● **Exercise prompt**
Below this line is a listing that includes pictures. Copy exactly, and only, the lines from the one containing "Consultation Gratuite" through the one containing "dvd/ ! Vous"; the pictures do not go in the copy.

● **Data to use**
╔══

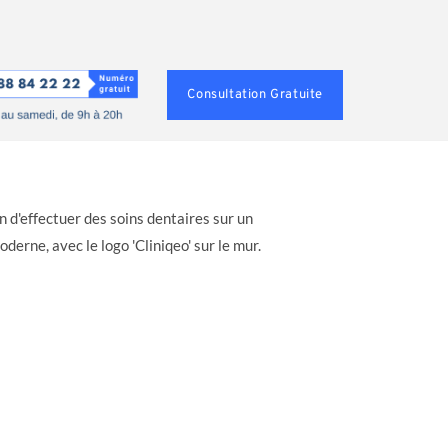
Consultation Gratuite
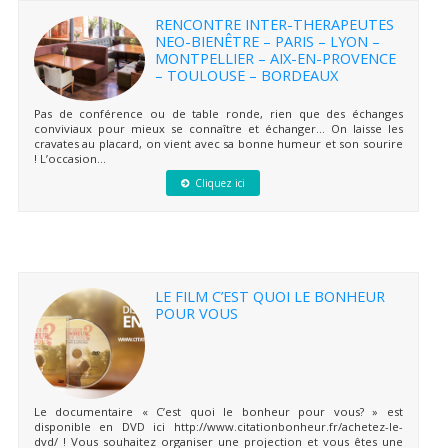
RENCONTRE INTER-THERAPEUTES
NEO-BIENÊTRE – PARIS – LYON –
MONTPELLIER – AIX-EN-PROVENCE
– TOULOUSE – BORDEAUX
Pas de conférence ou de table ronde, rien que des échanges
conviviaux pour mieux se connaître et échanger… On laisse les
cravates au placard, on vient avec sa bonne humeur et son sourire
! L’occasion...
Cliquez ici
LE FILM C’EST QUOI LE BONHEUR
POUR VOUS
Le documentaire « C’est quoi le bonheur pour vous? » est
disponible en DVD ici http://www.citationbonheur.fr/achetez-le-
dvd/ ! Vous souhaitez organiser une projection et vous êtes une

╚══
╔══

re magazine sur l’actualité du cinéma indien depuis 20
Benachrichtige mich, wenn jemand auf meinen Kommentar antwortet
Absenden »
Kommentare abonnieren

╚══
╔══

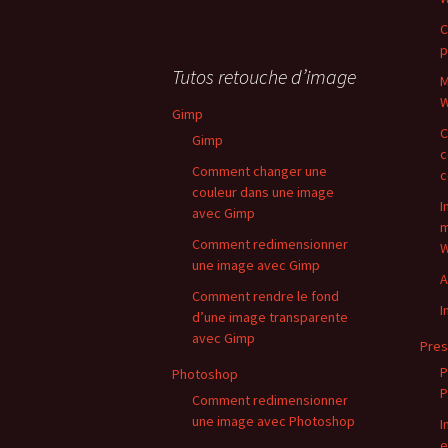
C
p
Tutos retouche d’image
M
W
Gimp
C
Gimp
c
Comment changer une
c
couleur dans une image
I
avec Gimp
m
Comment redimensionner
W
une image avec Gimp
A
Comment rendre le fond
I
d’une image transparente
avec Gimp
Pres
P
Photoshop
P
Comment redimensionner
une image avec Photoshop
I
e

╚══

● **Response to the exercise**
Consultation Gratuite
RENCONTRE INTER-THERAPEUTES
NEO-BIENÊTRE – PARIS – LYON –
MONTPELLIER – AIX-EN-PROVENCE
– TOULOUSE – BORDEAUX
Pas de conférence ou de table ronde, rien que des échanges
conviviaux pour mieux se connaître et échanger… On laisse les
cravates au placard, on vient avec sa bonne humeur et son sourire
! L’occasion...
Cliquez ici
LE FILM C’EST QUOI LE BONHEUR
POUR VOUS
Le documentaire « C’est quoi le bonheur pour vous? » est
disponible en DVD ici http://www.citationbonheur.fr/achetez-le-
dvd/ ! Vous souhaitez organiser une projection et vous êtes une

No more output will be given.